Lucille Bridges, Mother Of Anti-Segregation Icon Ruby Bridges, Dies At 86

U.S. Deputy Marshals escort 6-year-old Ruby Bridges from William Frantz Elementary School in New Orleans, in this November 1960, file photo. Bridges has authored a picture book to explain that long-ago experience to the youngest readers. (AP Photo/File)

Uncredited / AP

Lucille Bridges, who in 1960 braved a gauntlet of threats and racist slurs to escort her daughter to a formerly all-white school in New Orleans in what became a symbol of opposition to segregation, has died at age 86.

Civil rights activist Ruby Bridges, who walked up the stairs of William Frantz Elementary School six decades ago to become its first Black student, announced her mother’s death on Instagram late Tuesday. She included a photo showing mother and daughter holding hands as they exited the school, flanked by U.S. marshals.

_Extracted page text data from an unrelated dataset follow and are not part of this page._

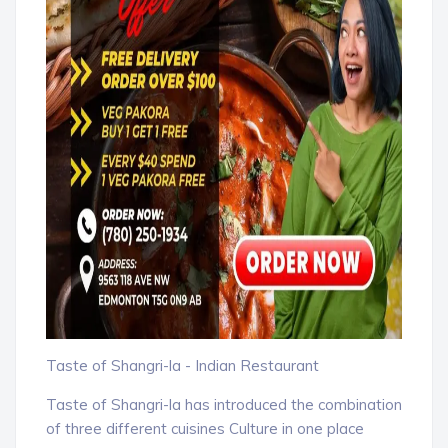
Taste of Shangri-la - Indian Restaurant
Taste of Shangri-la has introduced the combination
of three different cuisines Culture in one place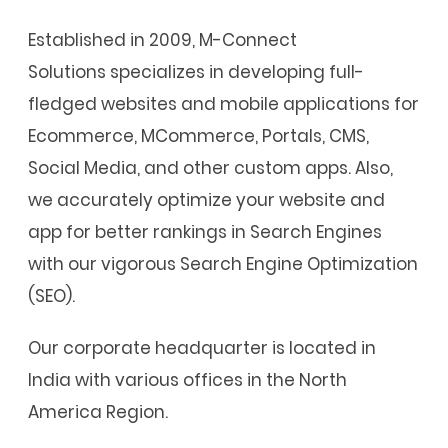
Established in 2009, M-Connect
Solutions specializes in developing full-
fledged websites and mobile applications for
Ecommerce, MCommerce, Portals, CMS,
Social Media, and other custom apps. Also,
we accurately optimize your website and
app for better rankings in Search Engines
with our vigorous Search Engine Optimization
(SEO).
Our corporate headquarter is located in
India with various offices in the North
America Region.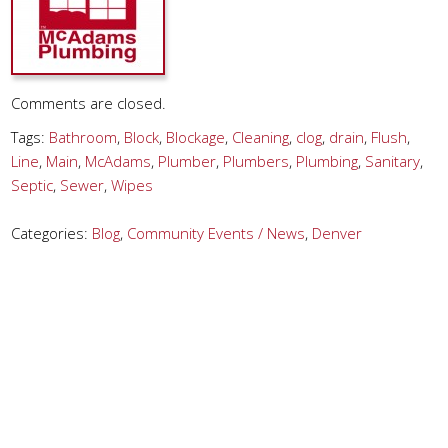
Comments are closed.
Tags:
Bathroom
,
Block
,
Blockage
,
Cleaning
,
clog
,
drain
,
Flush
,
Line
,
Main
,
McAdams
,
Plumber
,
Plumbers
,
Plumbing
,
Sanitary
,
Septic
,
Sewer
,
Wipes
Categories:
Blog
,
Community Events / News
,
Denver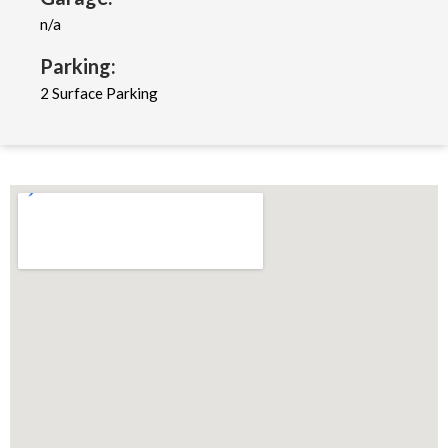
n/a
Parking:
2 Surface Parking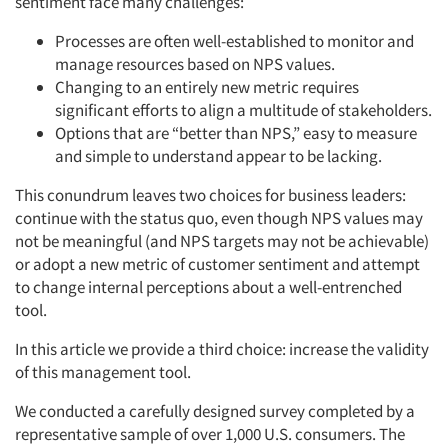
sentiment face many challenges:
Processes are often well-established to monitor and
manage resources based on NPS values.
Changing to an entirely new metric requires
significant efforts to align a multitude of stakeholders.
Options that are “better than NPS,” easy to measure
and simple to understand appear to be lacking.
This conundrum leaves two choices for business leaders:
continue with the status quo, even though NPS values may
not be meaningful (and NPS targets may not be achievable)
or adopt a new metric of customer sentiment and attempt
to change internal perceptions about a well-entrenched
tool.
In this article we provide a third choice: increase the validity
of this management tool.
We conducted a carefully designed survey completed by a
representative sample of over 1,000 U.S. consumers. The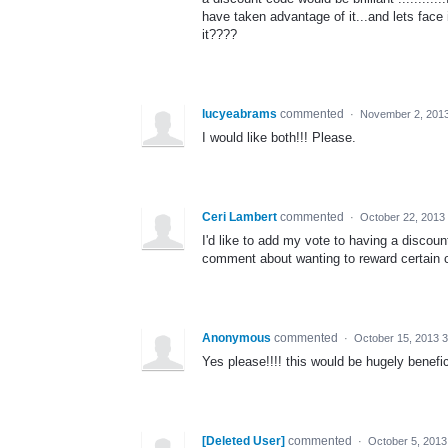
have taken advantage of it...and lets face
it????
lucyeabrams
commented
·
November 2, 201
I would like both!!! Please.
Ceri Lambert
commented
·
October 22, 2013
I'd like to add my vote to having a discou
comment about wanting to reward certain 
Anonymous
commented
·
October 15, 2013 
Yes please!!!! this would be hugely benefic
[Deleted User]
commented
·
October 5, 2013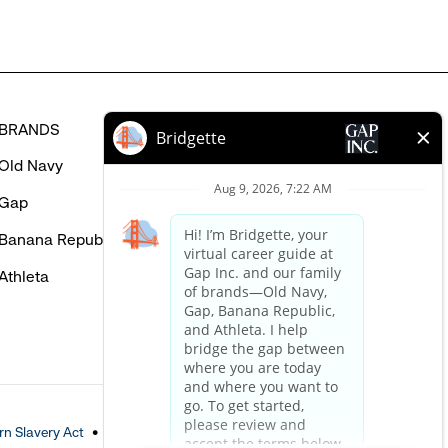
BRANDS
HELP
Old Navy
FAQ
Gap
Careers Login
Banana Republic
Contact Us
Athleta
n Slavery Act
Accessible Customer Service Policy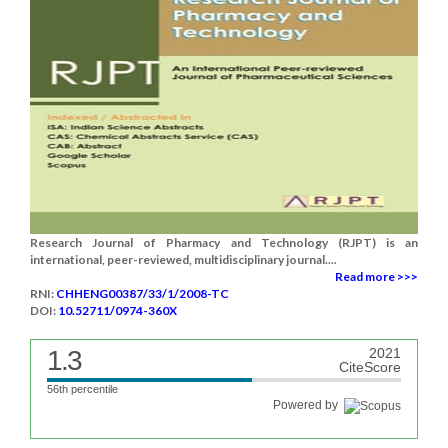
Research Journal of Pharmacy and Technology (RJPT) is an
international, peer-reviewed, multidisciplinary journal....
Read more >>>
RNI:
CHHENG00387/33/1/2008-TC
DOI:
10.52711/0974-360X
1.3
2021
CiteScore
56th percentile
Powered by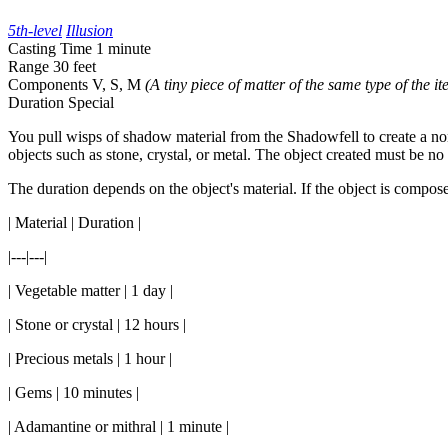
5th-level
Illusion
Casting Time
1 minute
Range
30 feet
Components
V, S, M
(A tiny piece of matter of the same type of the it
Duration
Special
You pull wisps of shadow material from the Shadowfell to create a nonl
objects such as stone, crystal, or metal. The object created must be no
The duration depends on the object's material. If the object is compose
| Material | Duration |
|---|---|
| Vegetable matter | 1 day |
| Stone or crystal | 12 hours |
| Precious metals | 1 hour |
| Gems | 10 minutes |
| Adamantine or mithral | 1 minute |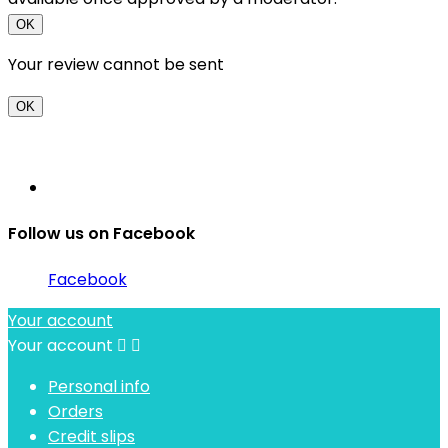
OK
Your review cannot be sent
OK
Follow us on Facebook
Facebook
Your account
Your account


Personal info
Orders
Credit slips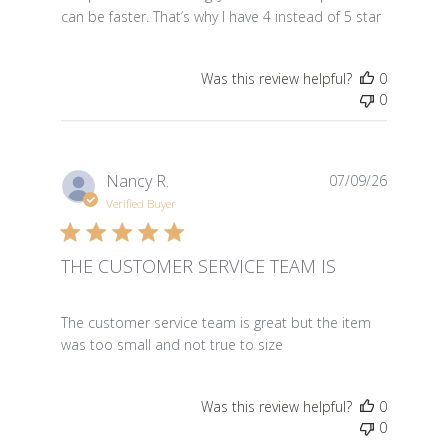
can be faster. That’s why I have 4 instead of 5 star
Was this review helpful?
0
0
Nancy R.
07/09/26
Verified Buyer
THE CUSTOMER SERVICE TEAM IS
read more about review content The customer service 
The customer service team is great but the item
was too small and not true to size
Was this review helpful?
0
0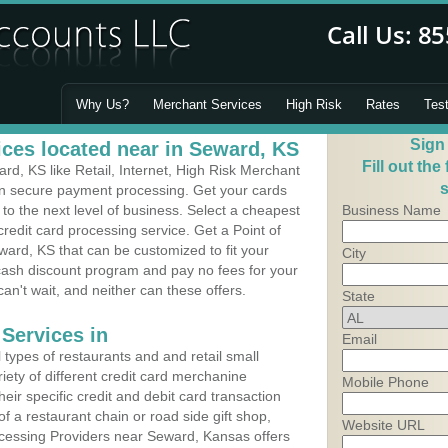
Why Us?
Merchant Services
High Risk
Rates
Tes
Sign
ces located near in Seward, KS
Fill out the
d, KS like Retail, Internet, High Risk Merchant
s
 in secure payment processing. Get your cards
o the next level of business. Select a cheapest
Business Name
redit card processing service. Get a Point of
ard, KS that can be customized to fit your
City
ash discount program and pay no fees for your
can't wait, and neither can these offers.
State
Services in
Email
types of restaurants and and retail small
iety of different credit card merchanine
Mobile Phone
heir specific credit and debit card transaction
 a restaurant chain or road side gift shop,
Website URL
cessing Providers near Seward, Kansas offers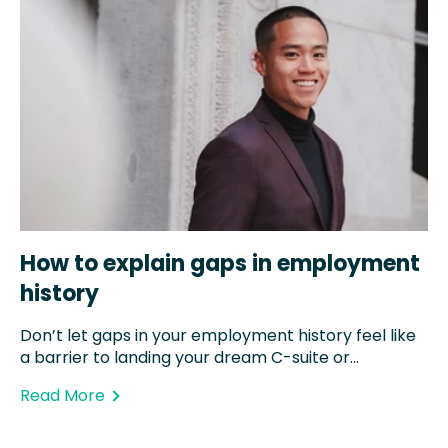
How to explain gaps in employment
history
Don’t let gaps in your employment history feel like
a barrier to landing your dream C-suite or...
Read More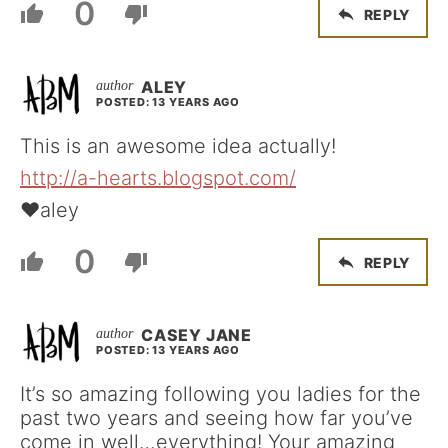
0
REPLY
ALEY
POSTED: 13 YEARS AGO
This is an awesome idea actually!
http://a-hearts.blogspot.com/
♥aley
0
REPLY
CASEY JANE
POSTED: 13 YEARS AGO
It’s so amazing following you ladies for the
past two years and seeing how far you’ve
come in well…everything! Your amazing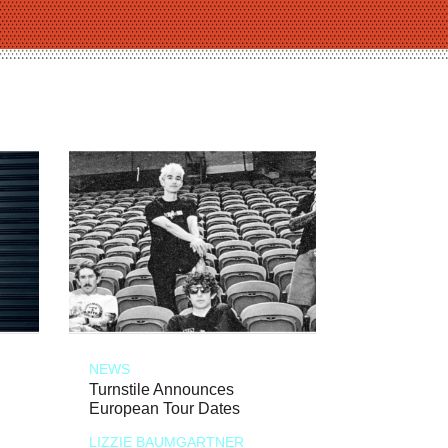
NEWS
Turnstile Announces
European Tour Dates
LIZZIE BAUMGARTNER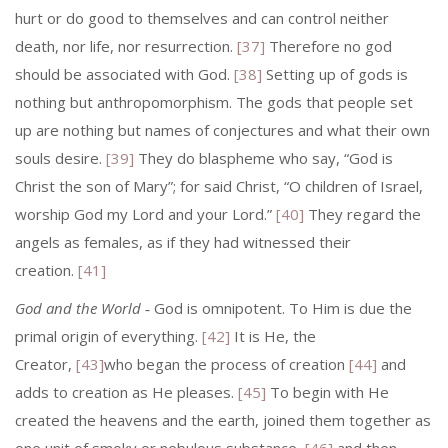
hurt or do good to themselves and can control neither
death, nor life, nor resurrection.
[37]
Therefore no god
should be associated with God.
[38]
Setting up of gods is
nothing but anthropomorphism. The gods that people set
up are nothing but names of conjectures and what their own
souls desire.
[39]
They do blaspheme who say, “God is
Christ the son of Mary”; for said Christ, “O children of Israel,
wor­ship God my Lord and your Lord.”
[40]
They regard the
angels as females, as if they had witnessed their
creation.
[41]
God and the World
‑ God is omnipotent. To Him is due the
primal origin of everything.
[42]
It is He, the
Creator,
[43]
who began the process of creation
[44]
and
adds to creation as He pleases.
[45]
To begin with He
created the heavens and the earth, joined them together as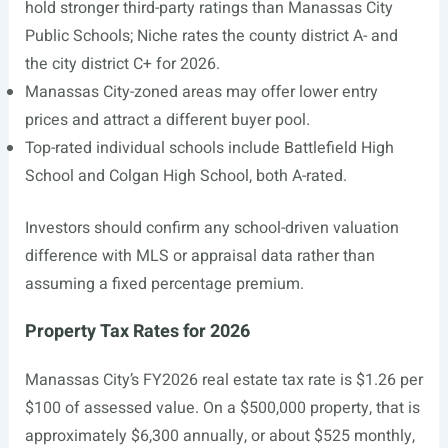
hold stronger third-party ratings than Manassas City
Public Schools; Niche rates the county district A- and
the city district C+ for 2026.
Manassas City-zoned areas may offer lower entry
prices and attract a different buyer pool.
Top-rated individual schools include Battlefield High
School and Colgan High School, both A-rated.
Investors should confirm any school-driven valuation
difference with MLS or appraisal data rather than
assuming a fixed percentage premium.
Property Tax Rates for 2026
Manassas City’s FY2026 real estate tax rate is $1.26 per
$100 of assessed value. On a $500,000 property, that is
approximately $6,300 annually, or about $525 monthly,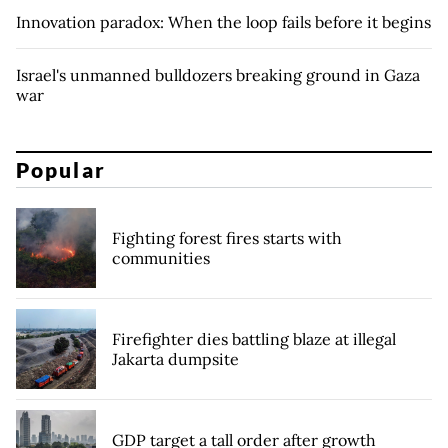
Innovation paradox: When the loop fails before it begins
Israel's unmanned bulldozers breaking ground in Gaza
war
Popular
Fighting forest fires starts with
communities
Firefighter dies battling blaze at illegal
Jakarta dumpsite
GDP target a tall order after growth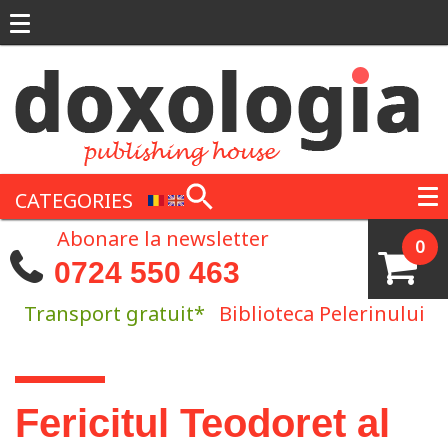
Skip to main content
CATEGORIES
Abonare la newsletter
0
0724 550 463
Transport gratuit*
Biblioteca Pelerinului
You are here
Fericitul Teodoret al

“Today our country lost a hero. Brave, progressive, a champion for change. She helped alter the course of so many lives by setting me out on my path as a six year old little girl. Our nation lost a Mother of the Civil Rights Movement today. And I lost my mom. I love you and am grateful for you. May you Rest In Peace,” wrote Ruby Bridges, who was memorialized in an iconic painting by Norman Rockwell depicting her, notebook and ruler in hand and accompanied by burly marshals, walking past a wall scrawled with a racial epithet.